I am trying to answer the following question posed in my logic class: (throughout we work in propositional logic) is there a set $S$ of well-formed-formulas (wffs) satisfied by countable set $V$ of truth assignments such that any truth assignment satisfying $S$ lies in $V$?
My guess is no. My first reaction to this was to do a diagonalization. Present $V$ as an array with $v_{i, j}$ the truth value that assignment $v_i$ gives to the $j$-th propositional letter. Obviously the hard case is when $S$ is infinite; if $S$ is finite, then only finitely many propositional letters occur in the $S$-formulae. Then there is some maximal $k$ for which all $A_n$ with $n \geq k$ do not occur in V. Then the diagonalization is trivial: just diagonalize from the $k$-th letter onward, since changing $A_k$ in this range doesn't affect anything in $S$.

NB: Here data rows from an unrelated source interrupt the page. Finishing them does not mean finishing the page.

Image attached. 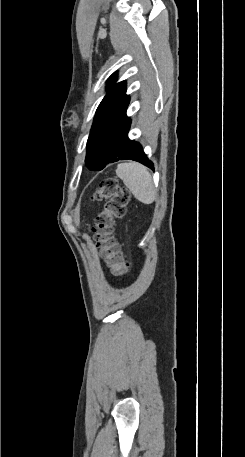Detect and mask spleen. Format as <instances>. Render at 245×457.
<instances>
[{"label":"spleen","instance_id":"3e777b00","mask_svg":"<svg viewBox=\"0 0 245 457\" xmlns=\"http://www.w3.org/2000/svg\"><path fill=\"white\" fill-rule=\"evenodd\" d=\"M116 174L130 188L135 198L144 204L153 202L156 188L147 166L140 162H120L116 168Z\"/></svg>","mask_w":245,"mask_h":457}]
</instances>
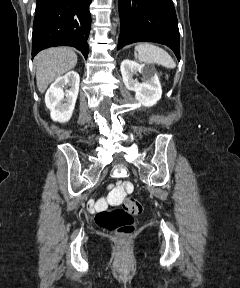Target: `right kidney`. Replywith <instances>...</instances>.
Masks as SVG:
<instances>
[{
    "mask_svg": "<svg viewBox=\"0 0 240 288\" xmlns=\"http://www.w3.org/2000/svg\"><path fill=\"white\" fill-rule=\"evenodd\" d=\"M79 83L80 77L75 71L58 77L52 83L45 95V104L50 110L52 120L67 122L71 118L79 92ZM66 85L71 88L64 92L63 87Z\"/></svg>",
    "mask_w": 240,
    "mask_h": 288,
    "instance_id": "obj_1",
    "label": "right kidney"
}]
</instances>
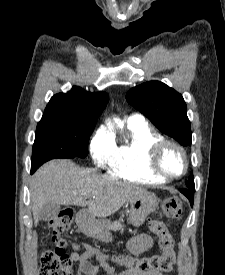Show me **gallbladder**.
I'll use <instances>...</instances> for the list:
<instances>
[{"label": "gallbladder", "instance_id": "gallbladder-1", "mask_svg": "<svg viewBox=\"0 0 225 275\" xmlns=\"http://www.w3.org/2000/svg\"><path fill=\"white\" fill-rule=\"evenodd\" d=\"M60 210L61 207L59 204L47 202L40 210L39 220L43 222L50 221L58 215Z\"/></svg>", "mask_w": 225, "mask_h": 275}]
</instances>
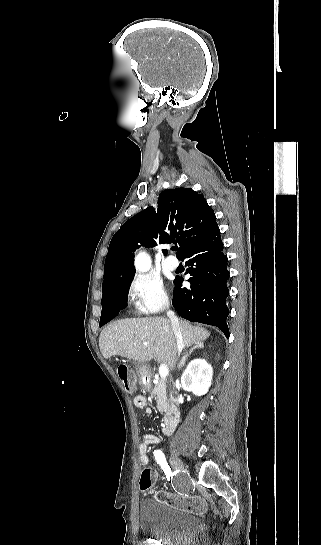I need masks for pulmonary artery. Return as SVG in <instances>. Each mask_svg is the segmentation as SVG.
<instances>
[{
    "instance_id": "pulmonary-artery-1",
    "label": "pulmonary artery",
    "mask_w": 321,
    "mask_h": 545,
    "mask_svg": "<svg viewBox=\"0 0 321 545\" xmlns=\"http://www.w3.org/2000/svg\"><path fill=\"white\" fill-rule=\"evenodd\" d=\"M165 266L167 269L173 271L178 268L179 262L176 259L168 258L165 260Z\"/></svg>"
}]
</instances>
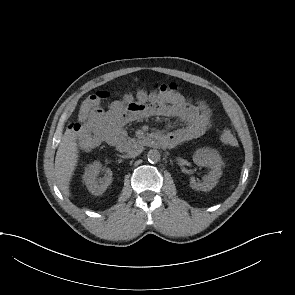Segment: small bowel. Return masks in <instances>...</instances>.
Listing matches in <instances>:
<instances>
[{
  "label": "small bowel",
  "mask_w": 295,
  "mask_h": 295,
  "mask_svg": "<svg viewBox=\"0 0 295 295\" xmlns=\"http://www.w3.org/2000/svg\"><path fill=\"white\" fill-rule=\"evenodd\" d=\"M152 116L176 118L183 123V127L164 136L166 145L171 147L200 137L212 125L211 112L202 101L193 104L178 93L141 91L125 94L106 111L97 109L87 120L85 129L99 132L100 138L90 144L83 133L77 132L80 146L90 149L100 142L116 144L124 138L126 124Z\"/></svg>",
  "instance_id": "small-bowel-1"
}]
</instances>
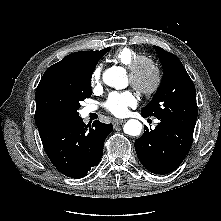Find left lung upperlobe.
I'll use <instances>...</instances> for the list:
<instances>
[{"instance_id":"obj_1","label":"left lung upper lobe","mask_w":221,"mask_h":221,"mask_svg":"<svg viewBox=\"0 0 221 221\" xmlns=\"http://www.w3.org/2000/svg\"><path fill=\"white\" fill-rule=\"evenodd\" d=\"M163 66L164 78L153 99L141 114L154 116L174 126L194 128L197 119L196 90L181 61L154 46Z\"/></svg>"}]
</instances>
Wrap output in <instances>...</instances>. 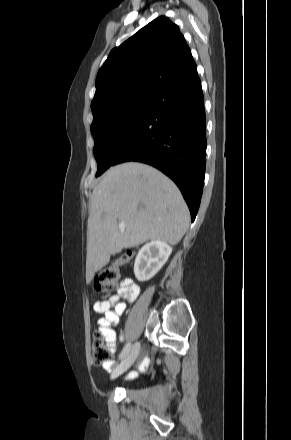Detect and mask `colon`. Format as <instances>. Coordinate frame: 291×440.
Instances as JSON below:
<instances>
[{"mask_svg":"<svg viewBox=\"0 0 291 440\" xmlns=\"http://www.w3.org/2000/svg\"><path fill=\"white\" fill-rule=\"evenodd\" d=\"M124 263V258L117 259L97 273L94 278L96 293H108L117 288L121 277V266ZM91 353L95 364H103L112 357L107 344L98 335L93 339Z\"/></svg>","mask_w":291,"mask_h":440,"instance_id":"obj_1","label":"colon"}]
</instances>
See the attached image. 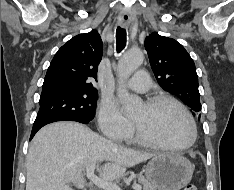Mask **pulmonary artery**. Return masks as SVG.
I'll use <instances>...</instances> for the list:
<instances>
[{
  "instance_id": "1",
  "label": "pulmonary artery",
  "mask_w": 234,
  "mask_h": 190,
  "mask_svg": "<svg viewBox=\"0 0 234 190\" xmlns=\"http://www.w3.org/2000/svg\"><path fill=\"white\" fill-rule=\"evenodd\" d=\"M130 89L137 92H146L151 86V81L147 72L139 70L136 75L125 83Z\"/></svg>"
}]
</instances>
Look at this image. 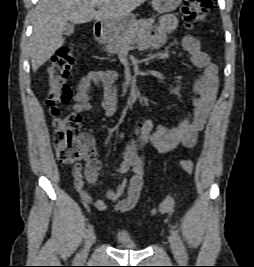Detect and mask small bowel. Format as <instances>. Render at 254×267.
Wrapping results in <instances>:
<instances>
[{"label":"small bowel","instance_id":"c3829d8e","mask_svg":"<svg viewBox=\"0 0 254 267\" xmlns=\"http://www.w3.org/2000/svg\"><path fill=\"white\" fill-rule=\"evenodd\" d=\"M178 22L175 16L167 14L159 18L152 34L141 44L142 49H156L167 41V33L177 28ZM182 48L188 54L192 64L202 69V73L195 80L193 88L197 97L194 100V114L192 118L185 119L176 127L168 129L157 124L151 118H140L136 122L132 142L126 147L123 160L117 172L125 174L131 171V177L120 181L114 190L107 191L104 197L115 204V210L120 213L134 208L140 197L143 186V157L137 153L135 143L139 138L144 144L155 148L159 153H168L179 146L192 148L196 145L198 133L206 124L212 106L216 99L218 89V67L210 61L203 51L199 39L187 35L182 40ZM115 71H91L81 78L76 93L73 97L72 113H82L93 109L91 91L94 85L101 84L104 95L100 100V106L106 116H112L118 108V100L115 88ZM100 170L98 159L88 162L84 174L81 165L73 168L74 188L81 200L86 204H92L96 209L104 211L106 203L94 200L85 190V182L95 185ZM127 189L126 197H122Z\"/></svg>","mask_w":254,"mask_h":267}]
</instances>
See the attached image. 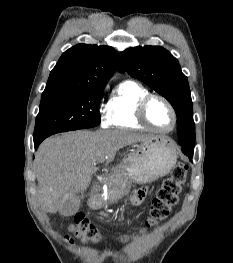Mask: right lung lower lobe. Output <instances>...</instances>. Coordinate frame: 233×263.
<instances>
[{"label":"right lung lower lobe","instance_id":"obj_1","mask_svg":"<svg viewBox=\"0 0 233 263\" xmlns=\"http://www.w3.org/2000/svg\"><path fill=\"white\" fill-rule=\"evenodd\" d=\"M44 139L42 140H37V141H34V146H35V149L38 148L39 144L43 141Z\"/></svg>","mask_w":233,"mask_h":263}]
</instances>
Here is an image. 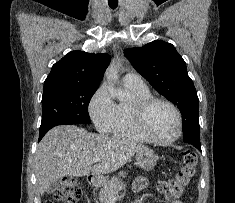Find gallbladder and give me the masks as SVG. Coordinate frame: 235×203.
I'll list each match as a JSON object with an SVG mask.
<instances>
[{"mask_svg":"<svg viewBox=\"0 0 235 203\" xmlns=\"http://www.w3.org/2000/svg\"><path fill=\"white\" fill-rule=\"evenodd\" d=\"M62 183H63L62 180H57L56 182H54L48 187L47 192L48 193L54 192L56 189L60 187V185H62Z\"/></svg>","mask_w":235,"mask_h":203,"instance_id":"gallbladder-1","label":"gallbladder"}]
</instances>
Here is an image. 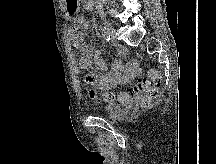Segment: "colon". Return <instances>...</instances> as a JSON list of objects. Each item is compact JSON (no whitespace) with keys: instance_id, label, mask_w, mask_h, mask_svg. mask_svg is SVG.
Masks as SVG:
<instances>
[{"instance_id":"colon-1","label":"colon","mask_w":216,"mask_h":164,"mask_svg":"<svg viewBox=\"0 0 216 164\" xmlns=\"http://www.w3.org/2000/svg\"><path fill=\"white\" fill-rule=\"evenodd\" d=\"M160 84V73L155 69H151L147 77L137 80L131 88L121 91L118 94L105 92L101 96L105 102L111 105L128 104L134 98H137L140 105L143 108H147L157 98Z\"/></svg>"}]
</instances>
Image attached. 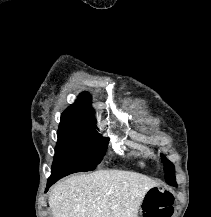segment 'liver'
Instances as JSON below:
<instances>
[{
    "label": "liver",
    "mask_w": 211,
    "mask_h": 217,
    "mask_svg": "<svg viewBox=\"0 0 211 217\" xmlns=\"http://www.w3.org/2000/svg\"><path fill=\"white\" fill-rule=\"evenodd\" d=\"M155 186L143 174L100 170L58 183L49 206L53 217H138L146 193Z\"/></svg>",
    "instance_id": "6515ba94"
}]
</instances>
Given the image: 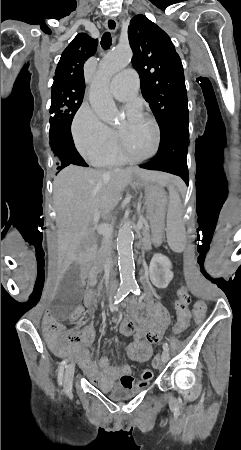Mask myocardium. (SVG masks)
Listing matches in <instances>:
<instances>
[{
	"mask_svg": "<svg viewBox=\"0 0 241 450\" xmlns=\"http://www.w3.org/2000/svg\"><path fill=\"white\" fill-rule=\"evenodd\" d=\"M152 127H157L158 126V123L157 122H152ZM124 132L121 130L120 132H118L117 133V136H118V143H119V149H122V152H119V157H125V158H131V157H129L128 156V153H126L127 152V149L125 148V137L124 136H122V134H123ZM154 134H155V136H154V139L152 140V145H154V147L152 148V151H151V153H150V157L152 158V157H154L155 156V153H156V151L158 150V149H160V144H158V142H159V137H160V134H161V131L160 130H155L154 131ZM157 149V150H156ZM136 162H146L147 160H135Z\"/></svg>",
	"mask_w": 241,
	"mask_h": 450,
	"instance_id": "f54148a6",
	"label": "myocardium"
}]
</instances>
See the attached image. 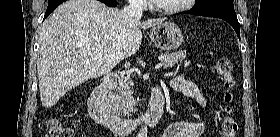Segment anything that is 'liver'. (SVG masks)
<instances>
[{"label": "liver", "mask_w": 280, "mask_h": 137, "mask_svg": "<svg viewBox=\"0 0 280 137\" xmlns=\"http://www.w3.org/2000/svg\"><path fill=\"white\" fill-rule=\"evenodd\" d=\"M164 20L141 22L97 0L61 4L40 31L37 72L42 105L51 108L69 90L108 74L139 50L141 28L154 27Z\"/></svg>", "instance_id": "obj_1"}]
</instances>
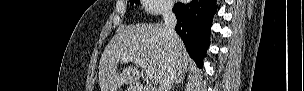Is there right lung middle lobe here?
Here are the masks:
<instances>
[{
  "mask_svg": "<svg viewBox=\"0 0 304 91\" xmlns=\"http://www.w3.org/2000/svg\"><path fill=\"white\" fill-rule=\"evenodd\" d=\"M140 0H130L131 5H133L134 3H139Z\"/></svg>",
  "mask_w": 304,
  "mask_h": 91,
  "instance_id": "dd1d6c3e",
  "label": "right lung middle lobe"
}]
</instances>
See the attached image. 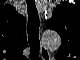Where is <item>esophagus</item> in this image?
<instances>
[{
    "mask_svg": "<svg viewBox=\"0 0 80 60\" xmlns=\"http://www.w3.org/2000/svg\"><path fill=\"white\" fill-rule=\"evenodd\" d=\"M42 50H43V49H41V51H40V52H41V55H42Z\"/></svg>",
    "mask_w": 80,
    "mask_h": 60,
    "instance_id": "obj_1",
    "label": "esophagus"
}]
</instances>
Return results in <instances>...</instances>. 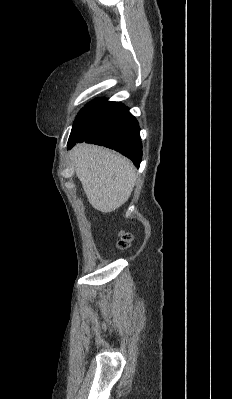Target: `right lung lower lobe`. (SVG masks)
<instances>
[{"mask_svg": "<svg viewBox=\"0 0 232 399\" xmlns=\"http://www.w3.org/2000/svg\"><path fill=\"white\" fill-rule=\"evenodd\" d=\"M140 128L129 109L119 102L96 99L77 115L68 141V149L86 141L114 149L139 166L142 157Z\"/></svg>", "mask_w": 232, "mask_h": 399, "instance_id": "98d812e1", "label": "right lung lower lobe"}]
</instances>
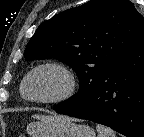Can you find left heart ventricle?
I'll return each mask as SVG.
<instances>
[{
    "instance_id": "left-heart-ventricle-1",
    "label": "left heart ventricle",
    "mask_w": 144,
    "mask_h": 137,
    "mask_svg": "<svg viewBox=\"0 0 144 137\" xmlns=\"http://www.w3.org/2000/svg\"><path fill=\"white\" fill-rule=\"evenodd\" d=\"M65 87L63 76L54 70H43L31 77L26 86V95L34 98H50Z\"/></svg>"
}]
</instances>
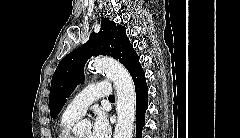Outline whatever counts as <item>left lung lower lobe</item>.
<instances>
[{
  "label": "left lung lower lobe",
  "instance_id": "left-lung-lower-lobe-1",
  "mask_svg": "<svg viewBox=\"0 0 240 138\" xmlns=\"http://www.w3.org/2000/svg\"><path fill=\"white\" fill-rule=\"evenodd\" d=\"M127 69L132 76L136 90V138H141L142 128L145 124V112L148 107V87L137 54L131 60Z\"/></svg>",
  "mask_w": 240,
  "mask_h": 138
}]
</instances>
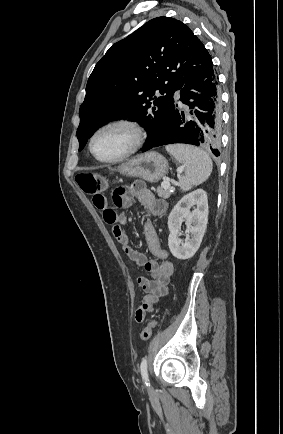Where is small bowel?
<instances>
[{"label": "small bowel", "instance_id": "1", "mask_svg": "<svg viewBox=\"0 0 283 434\" xmlns=\"http://www.w3.org/2000/svg\"><path fill=\"white\" fill-rule=\"evenodd\" d=\"M133 198L138 200L148 217L160 216L167 210V203L162 199L155 198L142 181H135L128 186L119 187L114 190L112 195L113 204L117 208L129 206ZM92 202L103 214L104 221L112 226L113 235L122 251L137 265L143 267L151 277V279L139 277L137 280L144 293L134 315L135 321L140 323L153 310L154 304L168 293L170 276L174 271L173 263L168 260L169 253L161 247L158 235L149 219L145 223V238L149 251L156 259H148L143 253L136 251L131 246L124 230L126 218L109 205L102 192L93 195Z\"/></svg>", "mask_w": 283, "mask_h": 434}]
</instances>
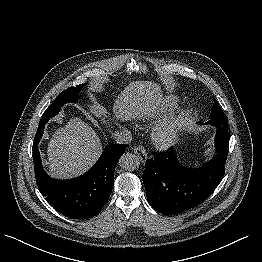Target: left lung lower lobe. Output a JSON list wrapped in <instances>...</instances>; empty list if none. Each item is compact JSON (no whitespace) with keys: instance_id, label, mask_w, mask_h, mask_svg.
Returning <instances> with one entry per match:
<instances>
[{"instance_id":"1","label":"left lung lower lobe","mask_w":262,"mask_h":262,"mask_svg":"<svg viewBox=\"0 0 262 262\" xmlns=\"http://www.w3.org/2000/svg\"><path fill=\"white\" fill-rule=\"evenodd\" d=\"M216 154L199 169L183 167L174 148L153 153L143 172V183L150 205L163 214H177L203 202L218 186L224 175L230 133L216 126Z\"/></svg>"}]
</instances>
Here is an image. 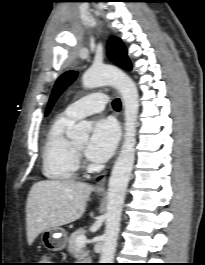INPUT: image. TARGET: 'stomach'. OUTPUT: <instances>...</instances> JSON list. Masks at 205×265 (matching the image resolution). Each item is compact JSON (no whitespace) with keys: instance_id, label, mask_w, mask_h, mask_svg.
<instances>
[{"instance_id":"obj_1","label":"stomach","mask_w":205,"mask_h":265,"mask_svg":"<svg viewBox=\"0 0 205 265\" xmlns=\"http://www.w3.org/2000/svg\"><path fill=\"white\" fill-rule=\"evenodd\" d=\"M42 243L50 251H61L67 244V233L61 228H51L42 233Z\"/></svg>"}]
</instances>
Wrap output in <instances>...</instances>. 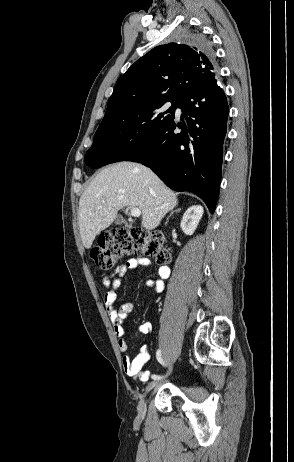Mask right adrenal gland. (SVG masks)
Masks as SVG:
<instances>
[{"label": "right adrenal gland", "instance_id": "2a0ac1e0", "mask_svg": "<svg viewBox=\"0 0 294 462\" xmlns=\"http://www.w3.org/2000/svg\"><path fill=\"white\" fill-rule=\"evenodd\" d=\"M180 211H181V209H180V208H178V209H176V210L172 211V212L169 214V216L167 217V220H168V219H169V217H170V216H172L174 213H178V212H180Z\"/></svg>", "mask_w": 294, "mask_h": 462}]
</instances>
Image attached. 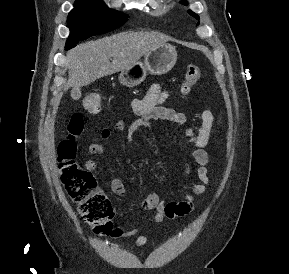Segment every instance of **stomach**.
<instances>
[{
  "instance_id": "stomach-1",
  "label": "stomach",
  "mask_w": 289,
  "mask_h": 274,
  "mask_svg": "<svg viewBox=\"0 0 289 274\" xmlns=\"http://www.w3.org/2000/svg\"><path fill=\"white\" fill-rule=\"evenodd\" d=\"M177 61L175 47L162 43L144 55L143 61H137L129 68L121 71L119 81L127 87H134L142 83L147 73L162 75L169 72Z\"/></svg>"
}]
</instances>
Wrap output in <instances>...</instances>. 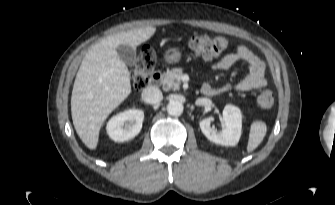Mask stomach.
<instances>
[{
  "mask_svg": "<svg viewBox=\"0 0 335 205\" xmlns=\"http://www.w3.org/2000/svg\"><path fill=\"white\" fill-rule=\"evenodd\" d=\"M164 59L168 63H178L181 60V52L177 48H169L164 53Z\"/></svg>",
  "mask_w": 335,
  "mask_h": 205,
  "instance_id": "0dacf381",
  "label": "stomach"
}]
</instances>
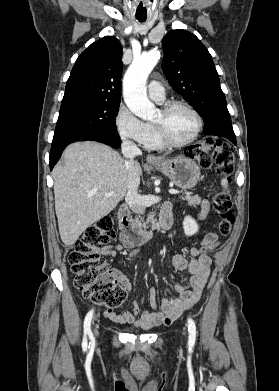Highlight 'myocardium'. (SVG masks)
I'll use <instances>...</instances> for the list:
<instances>
[{
  "mask_svg": "<svg viewBox=\"0 0 279 391\" xmlns=\"http://www.w3.org/2000/svg\"><path fill=\"white\" fill-rule=\"evenodd\" d=\"M175 107H184V108L188 109L194 115V117L196 118V121H197L196 130L187 140L177 142V141L172 140L169 137L167 130H166L165 122L163 119L158 122H153V127L156 131L157 137L164 147L180 148V147L187 146L190 143L194 142L198 138L199 134L201 133V131L203 129L202 116L188 102H185L182 100L168 101L161 106L160 112L163 117H166L170 113V111L172 109H174Z\"/></svg>",
  "mask_w": 279,
  "mask_h": 391,
  "instance_id": "1",
  "label": "myocardium"
}]
</instances>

But I have little clue about how to approach the main case when $S$ is infinite. I thought maybe I should try using the fact that $S$ is consistent (since it's satisfiable). If it's maximally consistent, then I think this is simple too, since for every propositional letter $A_n$, either $A_n$ is in $S$ or $(\neg A_n)$ is in $S$, implying that there is only one truth assignment satisfying $S$--since every truth assignment must agree on each propositional letter.
But if $S$ is not maximally consistent, this isn't available to me. Somehow I would like to show that infinitely many propositional letters do not occur in $S$. Then I can apply the trick above and just diagonalize through the superfluous letters.
So, yes, just looking for some hints or corrections if you have any please, though maybe if I don't get anywhere on my own I'll give up and ask for more. Thanks.
(By the way, by referring to letters that "occur in $S$" I mean letters that occur in some formula in $S$).